You have to wonder if anyone ever thinks ‘Hooray, I know that thing! Why do I know that thing?!'

Exactly. A good one was the Abe Lincoln. You're having sex, then you cut pubic hair, come on their face and then attach your pubic hair to it and then let it dry. Someone taught me about the Birmingham Booty Call, and then the Kentucky Klondike Bar, which is disgusting.

In Orlando it's difficult to not only get something off the ground, but to have it be successful and long lasting. How did you do it?

Stardust is a great venue for downtown people, for gay people, straight people – it's just this really fun place to go to. And then quality. You have to have quality no matter what you do, even if you're calling bingo, it has to be good. I'm not saying that I'm good, but what I'm saying is, people keep coming back. I noticed that when the ‘depression' started, people still were going to go drink. And you have to give people a moment away from the world. They just want to drink and have a break.

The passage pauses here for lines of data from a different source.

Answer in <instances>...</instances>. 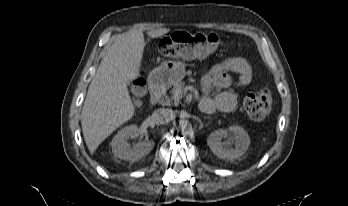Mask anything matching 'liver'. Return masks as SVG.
<instances>
[{
	"label": "liver",
	"instance_id": "6515ba94",
	"mask_svg": "<svg viewBox=\"0 0 348 206\" xmlns=\"http://www.w3.org/2000/svg\"><path fill=\"white\" fill-rule=\"evenodd\" d=\"M169 31L160 28L147 34L150 38H158ZM145 45L141 31L117 35L89 85L81 112V125L91 154L135 113L128 85L139 77Z\"/></svg>",
	"mask_w": 348,
	"mask_h": 206
}]
</instances>
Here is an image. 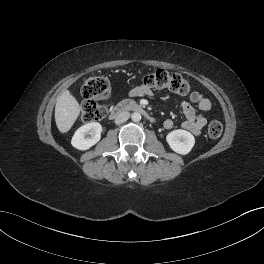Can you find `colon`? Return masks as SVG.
I'll return each mask as SVG.
<instances>
[{"instance_id": "1", "label": "colon", "mask_w": 264, "mask_h": 264, "mask_svg": "<svg viewBox=\"0 0 264 264\" xmlns=\"http://www.w3.org/2000/svg\"><path fill=\"white\" fill-rule=\"evenodd\" d=\"M142 84L149 89H167L179 95H189L192 100L198 99V95L191 90L189 83L182 76L163 69L153 70L145 75ZM110 95V84L105 77L88 78L82 87L84 98L82 120L84 122L102 120L107 113V108L102 102L108 100ZM222 132L223 125L220 121L212 120L208 124L207 133L210 138H219Z\"/></svg>"}]
</instances>
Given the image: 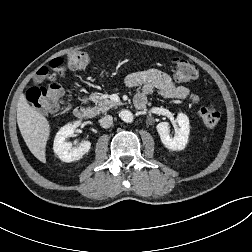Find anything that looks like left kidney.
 I'll return each instance as SVG.
<instances>
[{
    "label": "left kidney",
    "instance_id": "1",
    "mask_svg": "<svg viewBox=\"0 0 252 252\" xmlns=\"http://www.w3.org/2000/svg\"><path fill=\"white\" fill-rule=\"evenodd\" d=\"M179 129L174 137L169 133L170 125L168 122H160L157 126V132L164 146L171 150H183L188 142L190 126L187 115L179 113L177 116Z\"/></svg>",
    "mask_w": 252,
    "mask_h": 252
}]
</instances>
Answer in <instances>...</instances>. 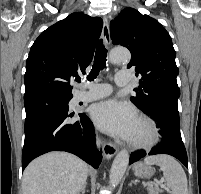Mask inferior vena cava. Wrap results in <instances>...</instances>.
I'll return each instance as SVG.
<instances>
[{
	"label": "inferior vena cava",
	"instance_id": "inferior-vena-cava-1",
	"mask_svg": "<svg viewBox=\"0 0 201 194\" xmlns=\"http://www.w3.org/2000/svg\"><path fill=\"white\" fill-rule=\"evenodd\" d=\"M100 143H101V142H100L99 140H97V145H98V146L100 145Z\"/></svg>",
	"mask_w": 201,
	"mask_h": 194
}]
</instances>
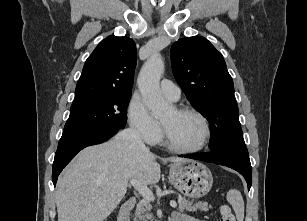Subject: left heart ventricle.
I'll return each instance as SVG.
<instances>
[{"instance_id": "1", "label": "left heart ventricle", "mask_w": 307, "mask_h": 221, "mask_svg": "<svg viewBox=\"0 0 307 221\" xmlns=\"http://www.w3.org/2000/svg\"><path fill=\"white\" fill-rule=\"evenodd\" d=\"M169 139L175 146L189 148L198 145L203 137L201 121L191 114L170 111L162 119Z\"/></svg>"}]
</instances>
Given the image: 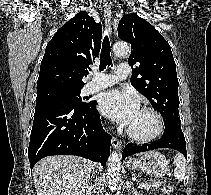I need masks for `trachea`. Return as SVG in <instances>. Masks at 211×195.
<instances>
[{
  "mask_svg": "<svg viewBox=\"0 0 211 195\" xmlns=\"http://www.w3.org/2000/svg\"><path fill=\"white\" fill-rule=\"evenodd\" d=\"M110 41L108 36L104 37L103 43H102V49H101V54H100V65L99 69L102 71L106 68L108 65H112L111 57H110Z\"/></svg>",
  "mask_w": 211,
  "mask_h": 195,
  "instance_id": "3493384b",
  "label": "trachea"
}]
</instances>
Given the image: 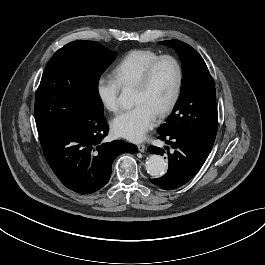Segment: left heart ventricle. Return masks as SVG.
Returning a JSON list of instances; mask_svg holds the SVG:
<instances>
[{"label":"left heart ventricle","mask_w":265,"mask_h":265,"mask_svg":"<svg viewBox=\"0 0 265 265\" xmlns=\"http://www.w3.org/2000/svg\"><path fill=\"white\" fill-rule=\"evenodd\" d=\"M177 81L173 62L165 60L155 68L149 86L145 90L134 89L133 104H144L156 115L171 100Z\"/></svg>","instance_id":"obj_1"}]
</instances>
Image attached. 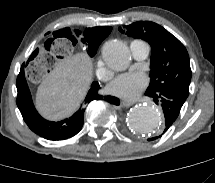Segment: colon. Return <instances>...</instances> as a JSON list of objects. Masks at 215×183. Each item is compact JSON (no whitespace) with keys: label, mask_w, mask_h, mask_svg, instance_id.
Returning <instances> with one entry per match:
<instances>
[{"label":"colon","mask_w":215,"mask_h":183,"mask_svg":"<svg viewBox=\"0 0 215 183\" xmlns=\"http://www.w3.org/2000/svg\"><path fill=\"white\" fill-rule=\"evenodd\" d=\"M82 43V34L74 26H64L36 43L24 63V72L32 80L49 78L72 51Z\"/></svg>","instance_id":"colon-1"}]
</instances>
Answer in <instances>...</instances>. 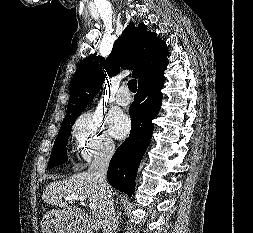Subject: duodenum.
Instances as JSON below:
<instances>
[{"instance_id":"duodenum-1","label":"duodenum","mask_w":253,"mask_h":233,"mask_svg":"<svg viewBox=\"0 0 253 233\" xmlns=\"http://www.w3.org/2000/svg\"><path fill=\"white\" fill-rule=\"evenodd\" d=\"M92 225H102L103 221L99 215H96L90 219Z\"/></svg>"}]
</instances>
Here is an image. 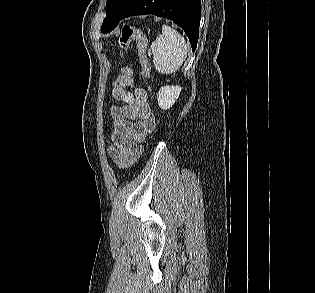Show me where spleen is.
I'll list each match as a JSON object with an SVG mask.
<instances>
[{"mask_svg":"<svg viewBox=\"0 0 315 293\" xmlns=\"http://www.w3.org/2000/svg\"><path fill=\"white\" fill-rule=\"evenodd\" d=\"M153 64L161 74L176 72L187 57L188 45L184 37L175 29L163 25L159 35L150 47Z\"/></svg>","mask_w":315,"mask_h":293,"instance_id":"spleen-1","label":"spleen"}]
</instances>
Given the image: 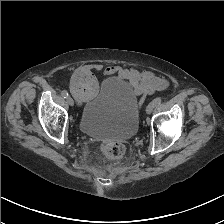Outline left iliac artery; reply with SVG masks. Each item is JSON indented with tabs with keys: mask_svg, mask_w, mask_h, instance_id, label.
<instances>
[{
	"mask_svg": "<svg viewBox=\"0 0 224 224\" xmlns=\"http://www.w3.org/2000/svg\"><path fill=\"white\" fill-rule=\"evenodd\" d=\"M161 101H162L161 98H156L154 99L153 103L155 104V106H158L161 104Z\"/></svg>",
	"mask_w": 224,
	"mask_h": 224,
	"instance_id": "left-iliac-artery-1",
	"label": "left iliac artery"
}]
</instances>
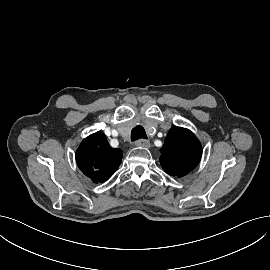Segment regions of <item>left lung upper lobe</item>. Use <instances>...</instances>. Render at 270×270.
I'll return each instance as SVG.
<instances>
[{"mask_svg":"<svg viewBox=\"0 0 270 270\" xmlns=\"http://www.w3.org/2000/svg\"><path fill=\"white\" fill-rule=\"evenodd\" d=\"M160 152V163L165 172L182 177L199 164L202 147L190 130L174 126L169 130Z\"/></svg>","mask_w":270,"mask_h":270,"instance_id":"5c2ea615","label":"left lung upper lobe"}]
</instances>
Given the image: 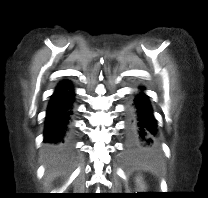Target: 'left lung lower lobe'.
Segmentation results:
<instances>
[{
	"instance_id": "1",
	"label": "left lung lower lobe",
	"mask_w": 208,
	"mask_h": 198,
	"mask_svg": "<svg viewBox=\"0 0 208 198\" xmlns=\"http://www.w3.org/2000/svg\"><path fill=\"white\" fill-rule=\"evenodd\" d=\"M125 135L126 153L131 157L147 156L158 149L156 121L148 98L143 93L127 110Z\"/></svg>"
}]
</instances>
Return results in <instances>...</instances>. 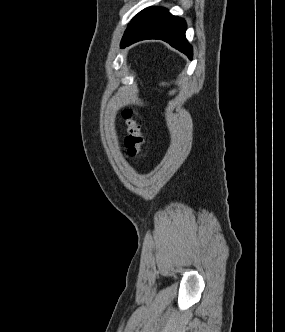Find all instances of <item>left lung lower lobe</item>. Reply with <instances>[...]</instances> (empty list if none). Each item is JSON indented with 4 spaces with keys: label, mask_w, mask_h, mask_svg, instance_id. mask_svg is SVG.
<instances>
[{
    "label": "left lung lower lobe",
    "mask_w": 285,
    "mask_h": 332,
    "mask_svg": "<svg viewBox=\"0 0 285 332\" xmlns=\"http://www.w3.org/2000/svg\"><path fill=\"white\" fill-rule=\"evenodd\" d=\"M186 22L166 9L150 7L141 11L127 27L121 48L144 39H161L192 59V47L186 37Z\"/></svg>",
    "instance_id": "obj_1"
}]
</instances>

Well, as long as there's a chance they'll score some free porn in the deal.

What more could you ask for? When you walk home with a double-sided dildo, it's been a good night. Do you know how many people's bedrooms I live in right now? Life's too short to be too serious. And sex and laughter and jokes and good entertainment is really all you need. You can go to work and be serious. You won't find a double-sided dildo there.